Work to be completed:
The line containing "Qué Visitar (159, 277)" marks the end, so write out exactly every line from the top of the entries below through that one.

(Given records Opens)

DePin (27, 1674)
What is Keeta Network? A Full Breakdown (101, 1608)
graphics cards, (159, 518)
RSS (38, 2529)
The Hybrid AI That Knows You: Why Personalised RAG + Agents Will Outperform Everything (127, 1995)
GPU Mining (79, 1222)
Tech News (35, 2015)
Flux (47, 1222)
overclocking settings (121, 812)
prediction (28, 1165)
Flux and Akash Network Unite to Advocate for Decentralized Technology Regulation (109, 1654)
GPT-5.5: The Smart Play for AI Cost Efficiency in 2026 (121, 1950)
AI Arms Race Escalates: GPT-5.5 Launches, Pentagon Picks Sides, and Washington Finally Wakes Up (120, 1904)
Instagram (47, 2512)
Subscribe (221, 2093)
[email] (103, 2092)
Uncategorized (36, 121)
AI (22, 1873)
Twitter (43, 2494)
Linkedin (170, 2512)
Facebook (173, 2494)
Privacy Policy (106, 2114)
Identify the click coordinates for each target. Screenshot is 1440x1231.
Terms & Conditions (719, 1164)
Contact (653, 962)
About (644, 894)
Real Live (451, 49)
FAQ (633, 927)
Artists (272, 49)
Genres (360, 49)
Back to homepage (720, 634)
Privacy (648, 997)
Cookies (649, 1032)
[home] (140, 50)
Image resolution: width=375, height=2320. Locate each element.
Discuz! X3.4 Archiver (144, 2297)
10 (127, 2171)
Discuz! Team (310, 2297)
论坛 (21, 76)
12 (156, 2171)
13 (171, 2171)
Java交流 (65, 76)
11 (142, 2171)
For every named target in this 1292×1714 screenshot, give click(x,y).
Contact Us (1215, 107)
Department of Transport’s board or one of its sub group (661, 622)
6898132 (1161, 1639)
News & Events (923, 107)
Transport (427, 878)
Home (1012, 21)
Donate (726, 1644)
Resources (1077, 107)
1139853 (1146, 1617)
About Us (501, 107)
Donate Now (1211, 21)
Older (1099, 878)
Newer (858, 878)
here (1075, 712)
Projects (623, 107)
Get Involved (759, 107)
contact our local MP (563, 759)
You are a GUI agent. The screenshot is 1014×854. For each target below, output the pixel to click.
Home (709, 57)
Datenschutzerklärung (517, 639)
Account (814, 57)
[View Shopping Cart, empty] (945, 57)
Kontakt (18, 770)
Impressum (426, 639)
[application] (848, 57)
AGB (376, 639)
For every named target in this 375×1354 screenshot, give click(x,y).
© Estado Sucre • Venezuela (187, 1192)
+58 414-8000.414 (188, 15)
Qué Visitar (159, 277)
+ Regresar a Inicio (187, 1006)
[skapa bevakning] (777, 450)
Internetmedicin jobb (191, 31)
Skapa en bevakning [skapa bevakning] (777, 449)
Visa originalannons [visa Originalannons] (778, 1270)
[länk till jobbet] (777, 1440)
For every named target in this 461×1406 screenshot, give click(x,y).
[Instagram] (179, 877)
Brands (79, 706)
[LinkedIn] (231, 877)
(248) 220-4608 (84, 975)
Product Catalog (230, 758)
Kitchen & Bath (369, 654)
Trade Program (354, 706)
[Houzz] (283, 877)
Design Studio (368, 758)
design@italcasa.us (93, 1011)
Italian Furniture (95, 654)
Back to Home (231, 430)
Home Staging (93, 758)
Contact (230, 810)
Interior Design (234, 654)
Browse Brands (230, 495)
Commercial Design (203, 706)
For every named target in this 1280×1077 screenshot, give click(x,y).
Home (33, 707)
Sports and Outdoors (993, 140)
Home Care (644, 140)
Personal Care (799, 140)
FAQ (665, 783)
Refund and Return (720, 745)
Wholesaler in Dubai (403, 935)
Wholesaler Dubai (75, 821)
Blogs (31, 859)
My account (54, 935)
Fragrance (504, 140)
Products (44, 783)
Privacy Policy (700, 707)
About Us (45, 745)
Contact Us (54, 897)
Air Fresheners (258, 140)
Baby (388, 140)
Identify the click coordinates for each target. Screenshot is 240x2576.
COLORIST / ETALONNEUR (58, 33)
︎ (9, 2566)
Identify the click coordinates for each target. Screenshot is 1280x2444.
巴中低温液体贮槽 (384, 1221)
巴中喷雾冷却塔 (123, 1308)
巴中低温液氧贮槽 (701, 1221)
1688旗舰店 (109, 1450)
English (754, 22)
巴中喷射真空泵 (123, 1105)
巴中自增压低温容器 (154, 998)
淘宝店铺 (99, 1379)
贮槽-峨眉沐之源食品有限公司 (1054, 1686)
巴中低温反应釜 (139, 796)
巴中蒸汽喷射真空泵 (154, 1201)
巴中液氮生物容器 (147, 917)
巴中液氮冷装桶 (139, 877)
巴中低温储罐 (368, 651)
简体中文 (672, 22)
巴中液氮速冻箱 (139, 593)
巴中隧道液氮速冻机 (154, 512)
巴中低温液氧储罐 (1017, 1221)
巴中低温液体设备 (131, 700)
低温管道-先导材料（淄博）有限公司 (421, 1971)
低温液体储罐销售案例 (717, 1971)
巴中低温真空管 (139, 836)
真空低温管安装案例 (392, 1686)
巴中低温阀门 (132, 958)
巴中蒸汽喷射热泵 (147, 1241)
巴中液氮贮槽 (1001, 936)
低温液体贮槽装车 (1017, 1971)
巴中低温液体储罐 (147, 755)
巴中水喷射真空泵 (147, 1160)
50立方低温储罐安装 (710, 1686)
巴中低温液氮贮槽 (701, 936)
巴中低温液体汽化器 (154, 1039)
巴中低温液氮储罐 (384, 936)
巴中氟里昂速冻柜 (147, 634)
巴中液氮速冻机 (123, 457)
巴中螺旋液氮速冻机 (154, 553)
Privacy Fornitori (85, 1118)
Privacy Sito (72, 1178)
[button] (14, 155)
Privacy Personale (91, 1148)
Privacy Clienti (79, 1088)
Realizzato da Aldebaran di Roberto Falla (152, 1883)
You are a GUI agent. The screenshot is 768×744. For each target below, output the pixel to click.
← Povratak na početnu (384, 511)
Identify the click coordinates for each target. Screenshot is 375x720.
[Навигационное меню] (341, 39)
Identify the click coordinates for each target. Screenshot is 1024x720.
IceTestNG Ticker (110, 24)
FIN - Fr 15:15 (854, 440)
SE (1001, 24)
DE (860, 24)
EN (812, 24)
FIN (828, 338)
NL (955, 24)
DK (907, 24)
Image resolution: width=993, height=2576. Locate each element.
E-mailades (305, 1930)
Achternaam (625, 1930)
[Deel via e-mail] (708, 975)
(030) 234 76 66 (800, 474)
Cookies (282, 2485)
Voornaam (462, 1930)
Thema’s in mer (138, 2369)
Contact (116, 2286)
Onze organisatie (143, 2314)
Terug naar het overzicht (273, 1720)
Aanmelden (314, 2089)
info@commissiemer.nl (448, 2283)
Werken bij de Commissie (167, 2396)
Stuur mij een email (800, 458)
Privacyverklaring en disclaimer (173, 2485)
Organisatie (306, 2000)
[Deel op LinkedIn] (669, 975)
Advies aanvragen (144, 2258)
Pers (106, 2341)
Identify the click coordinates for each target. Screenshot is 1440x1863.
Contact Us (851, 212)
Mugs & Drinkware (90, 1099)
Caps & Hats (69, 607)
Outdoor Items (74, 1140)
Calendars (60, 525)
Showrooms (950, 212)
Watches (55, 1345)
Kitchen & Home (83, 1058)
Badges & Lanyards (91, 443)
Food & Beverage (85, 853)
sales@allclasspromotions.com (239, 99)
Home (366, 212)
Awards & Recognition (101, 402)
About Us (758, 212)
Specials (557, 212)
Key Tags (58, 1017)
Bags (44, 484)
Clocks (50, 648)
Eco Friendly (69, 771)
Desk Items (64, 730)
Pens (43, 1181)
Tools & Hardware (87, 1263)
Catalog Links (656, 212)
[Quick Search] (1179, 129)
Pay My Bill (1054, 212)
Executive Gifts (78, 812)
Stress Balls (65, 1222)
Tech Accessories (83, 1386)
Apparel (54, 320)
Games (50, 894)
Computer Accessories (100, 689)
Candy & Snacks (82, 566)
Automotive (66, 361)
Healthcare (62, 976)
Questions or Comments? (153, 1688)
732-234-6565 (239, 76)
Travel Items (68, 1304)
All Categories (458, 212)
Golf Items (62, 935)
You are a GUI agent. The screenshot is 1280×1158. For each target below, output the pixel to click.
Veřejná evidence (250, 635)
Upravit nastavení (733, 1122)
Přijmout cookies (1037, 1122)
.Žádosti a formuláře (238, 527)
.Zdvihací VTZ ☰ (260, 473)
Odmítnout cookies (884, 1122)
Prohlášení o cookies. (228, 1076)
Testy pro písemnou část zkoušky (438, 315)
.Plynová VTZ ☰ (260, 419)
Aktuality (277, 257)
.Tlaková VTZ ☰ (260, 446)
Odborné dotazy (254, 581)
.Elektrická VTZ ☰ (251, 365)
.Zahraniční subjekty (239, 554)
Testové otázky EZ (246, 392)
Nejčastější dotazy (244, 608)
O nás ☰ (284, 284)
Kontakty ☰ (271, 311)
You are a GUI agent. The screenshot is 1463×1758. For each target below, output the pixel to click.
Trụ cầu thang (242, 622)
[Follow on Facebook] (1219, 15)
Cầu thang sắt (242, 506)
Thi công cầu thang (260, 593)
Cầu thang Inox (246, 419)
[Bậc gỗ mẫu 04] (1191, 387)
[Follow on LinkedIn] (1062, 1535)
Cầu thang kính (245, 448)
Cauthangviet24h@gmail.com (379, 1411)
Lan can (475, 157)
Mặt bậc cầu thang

(Given records Closes)

Solution to this task:
DePin (27, 1674)
What is Keeta Network? A Full Breakdown (101, 1608)
graphics cards, (159, 518)
RSS (38, 2529)
The Hybrid AI That Knows You: Why Personalised RAG + Agents Will Outperform Everything (127, 1995)
GPU Mining (79, 1222)
Tech News (35, 2015)
Flux (47, 1222)
overclocking settings (121, 812)
prediction (28, 1165)
Flux and Akash Network Unite to Advocate for Decentralized Technology Regulation (109, 1654)
GPT-5.5: The Smart Play for AI Cost Efficiency in 2026 (121, 1950)
AI Arms Race Escalates: GPT-5.5 Launches, Pentagon Picks Sides, and Washington Finally Wakes Up (120, 1904)
Instagram (47, 2512)
Subscribe (221, 2093)
[email] (103, 2092)
Uncategorized (36, 121)
AI (22, 1873)
Twitter (43, 2494)
Linkedin (170, 2512)
Facebook (173, 2494)
Privacy Policy (106, 2114)
Identify the click coordinates for each target. Screenshot is 1440x1231.
Terms & Conditions (719, 1164)
Contact (653, 962)
About (644, 894)
Real Live (451, 49)
FAQ (633, 927)
Artists (272, 49)
Genres (360, 49)
Back to homepage (720, 634)
Privacy (648, 997)
Cookies (649, 1032)
[home] (140, 50)
Image resolution: width=375, height=2320. Locate each element.
Discuz! X3.4 Archiver (144, 2297)
10 (127, 2171)
Discuz! Team (310, 2297)
论坛 (21, 76)
12 (156, 2171)
13 (171, 2171)
Java交流 (65, 76)
11 (142, 2171)
For every named target in this 1292×1714 screenshot, give click(x,y).
Contact Us (1215, 107)
Department of Transport’s board or one of its sub group (661, 622)
6898132 (1161, 1639)
News & Events (923, 107)
Transport (427, 878)
Home (1012, 21)
Donate (726, 1644)
Resources (1077, 107)
1139853 (1146, 1617)
About Us (501, 107)
Donate Now (1211, 21)
Older (1099, 878)
Newer (858, 878)
here (1075, 712)
Projects (623, 107)
Get Involved (759, 107)
contact our local MP (563, 759)
You are a GUI agent. The screenshot is 1014×854. For each target below, output the pixel to click.
Home (709, 57)
Datenschutzerklärung (517, 639)
Account (814, 57)
[View Shopping Cart, empty] (945, 57)
Kontakt (18, 770)
Impressum (426, 639)
[application] (848, 57)
AGB (376, 639)
For every named target in this 375×1354 screenshot, give click(x,y).
© Estado Sucre • Venezuela (187, 1192)
+58 414-8000.414 (188, 15)
Qué Visitar (159, 277)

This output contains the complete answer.